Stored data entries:
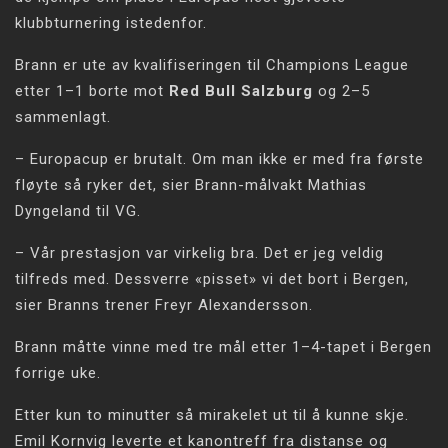
klubbturnering istedenfor.
Brann er ute av kvalifiseringen til Champions League
etter 1–1 borte mot
Red Bull Salzburg
og 2–5
sammenlagt.
– Europacup er brutalt. Om man ikke er med fra første
fløyte så ryker det, sier Brann-målvakt Mathias
Dyngeland til VG.
– Vår prestasjon var virkelig bra. Det er jeg veldig
tilfreds med. Dessverre «pisset» vi det bort i Bergen,
sier Branns trener Freyr Alexandersson.
Brann måtte vinne med tre mål etter 1–4-tapet i Bergen
forrige uke.
Etter kun to minutter så mirakelet ut til å kunne skje.
Emil Kornvig leverte et kanontreff fra distanse og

● **What is expected**:
Could you retype all the entries above exactly, without the pictures?

● **Task answer**:
klubbturnering istedenfor.
Brann er ute av kvalifiseringen til Champions League
etter 1–1 borte mot
Red Bull Salzburg
og 2–5
sammenlagt.
– Europacup er brutalt. Om man ikke er med fra første
fløyte så ryker det, sier Brann-målvakt Mathias
Dyngeland til VG.
– Vår prestasjon var virkelig bra. Det er jeg veldig
tilfreds med. Dessverre «pisset» vi det bort i Bergen,
sier Branns trener Freyr Alexandersson.
Brann måtte vinne med tre mål etter 1–4-tapet i Bergen
forrige uke.
Etter kun to minutter så mirakelet ut til å kunne skje.
Emil Kornvig leverte et kanontreff fra distanse og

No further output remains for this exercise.